« L’escalade en Irak ? sens interdit », proclamaient plusieurs banderoles, tandis que des milliers de manifestants entonnaient le slogan « ramenez les troupes maintenant ! » Une vingtaine de milliers de premiers manifestants étaient déjà rassemblés à la mi-journée sur la grande esplanade au pied du Capitole, le bâtiment abritant le Congrès, pour entendre notamment des parlementaires et l’actrice Jane Fonda, l’égérie de la mobilisation contre la guerre du Vietnam il y a 35 ans, tentait de relancer un mouvement pacifiste qui avait semblé à bout de souffle ces dernier mois.
Pour la première fois, les slogans étaient moins adressés au président George W. Bush, « qui se fiche vraiment de ce que pensent les Américains », mais au Congrès, « qui a le pouvoir de mettre fin à cette guerre », avait expliqué à l’AFP un porte-parole de l’association, Hany Khalil, à la veille de la manifestation.
Pour Len Singer, 74 ans, qui a parcouru quelque 300 kilomètres pour se rendre à Washington, il était important de manifester dès le début de la nouvelle majorité démocrate, élue en novembre au terme d’une campagne largement dominée par la guerre en Irak.
« Si les démocrates gaspillent cette occasion, ils ne saisiront jamais l’occasion de couper les fonds de la guerre, ni de destituer (le vice-président Dick) Cheney et (le président George W.) Bush », a-t-il insisté.
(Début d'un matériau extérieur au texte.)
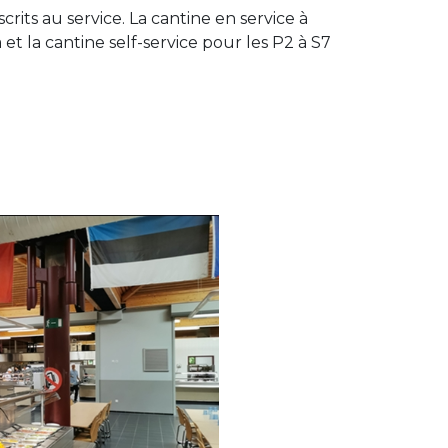
rits au service. La cantine en service à
et la cantine self-service pour les P2 à S7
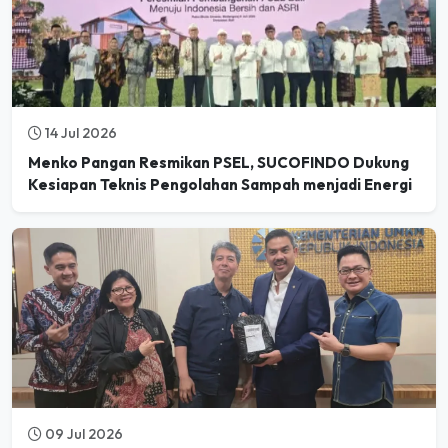
14 Jul 2026
Menko Pangan Resmikan PSEL, SUCOFINDO Dukung
Kesiapan Teknis Pengolahan Sampah menjadi Energi
09 Jul 2026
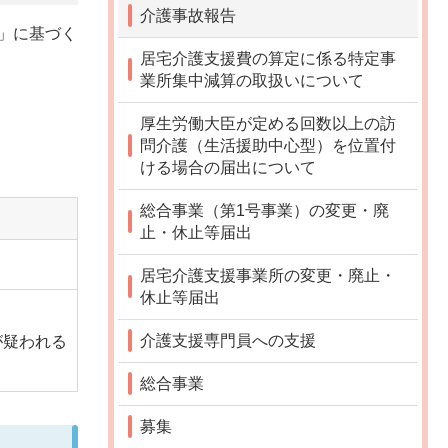
介護事故報告
」に基づく
居宅介護支援費の算定に係る特定事
業所集中減算の取扱いについて
厚生労働大臣が定める回数以上の訪
問介護（生活援助中心型）を位置付
ける場合の届出について
総合事業（第1号事業）の変更・廃
止・休止等届出
居宅介護支援事業所の変更・廃止・
休止等届出
介護支援専門員への支援
が疑われる
総合事業
募集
Les manifestants s’efforçaient de faire signer une pétition appelant le Congrès à "voter le retrait immédiat de toutes les forces américaines en Irak", « voter contre toute enveloppe budgétaire finançant la moindre action militaire en Irak, à l’exception du retrait en sécurité de tous nos militaires », « voter une aide à la reconstruction de l’Irak sous le contrôle irakien », et « voter pour la réorientation de l’argent des contribuables pour les programmes sociaux » aux Etats-Unis.
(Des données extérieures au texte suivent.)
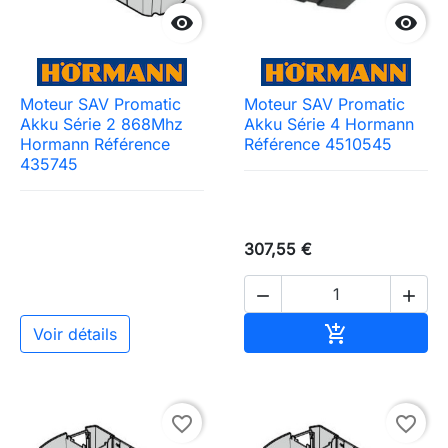


Moteur SAV Promatic
Moteur SAV Promatic
Akku Série 2 868Mhz
Akku Série 4 Hormann
Hormann Référence
Référence 4510545
435745
307,55 €


Ajouter au pa

Voir détails
favorite_border
favorite_border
Cette manifestation intervient alors que le Sénat pourrait voter dans une dizaine de jours une ou plusieurs résolutions non contraignantes dénonçant la nouvelle stratégie annoncée par le président Bush le 10 janvier, passant par le déploiement de 21 500 militaires supplémentaires.
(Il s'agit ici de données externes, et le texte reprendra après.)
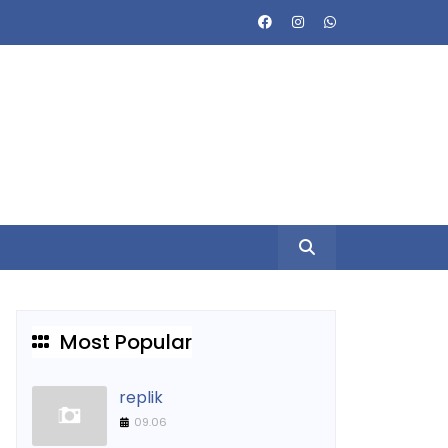
Most Popular
replik
09.06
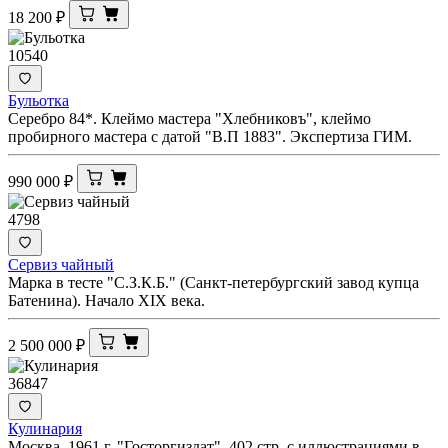
18 200
₽
10540
Бульотка
Серебро 84*. Клеймо мастера "Хлебниковъ", клеймо
пробирного мастера с датой "В.П 1883". Экспертиза ГИМ.
990 000
₽
4798
Сервиз чайный
Марка в тесте "С.З.К.Б." (Санкт-петербургский завод купца
Батенина). Начало XIX века.
2 500 000
₽
36847
Кулинария
Москва. 1961 г. "Госторгиздат". 402 стр. с иллюстрациями в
« Des résolutions non contraignantes, c’est bien, mais ça ne suffit pas », a lancé Medea Benjamin, fondatrice de l’organisation CodePink : Women for Peace (les femmes pour la paix).
L’état-major démocrate a cependant exclu de couper les fonds de la guerre, de peur d’aggraver encore les dangers qu’affrontent les militaires sur le terrain.
En revanche, plusieurs candidats démocrates à l’investiture démocrate pour la présidentielle ont annoncé des initiatives pour forcer l’administration à plafonner les effectifs militaires en Irak à leur niveau du début de l’année, en exigeant l’autorisation explicite du Congrès pour tout déploiement supplémentaire.
Mais pour l’instant, seule une résolution non contraignante semble avoir des chances d’être adoptée, en tous cas par le Sénat, vu l’étroitesse de la majorité démocrate.
Un nombre croissant d’élus républicains, y compris des caciques, ont exprimé leur défiance envers la conduite de la guerre, mais aucun n’a encore proposé de texte contraignant pour forcer la fin de la guerre.
La mobilisation, sous un froid soleil, semblait en passe de devenir la plus réussie depuis la dernière manifestation de force des antiguerre en septembre 2005. Le collectif United for peace and justice (Unis pour la paix et la justice) avait déjà rassemblé alors de 100.000 à 300.000 personnes à Washington en septembre 2005.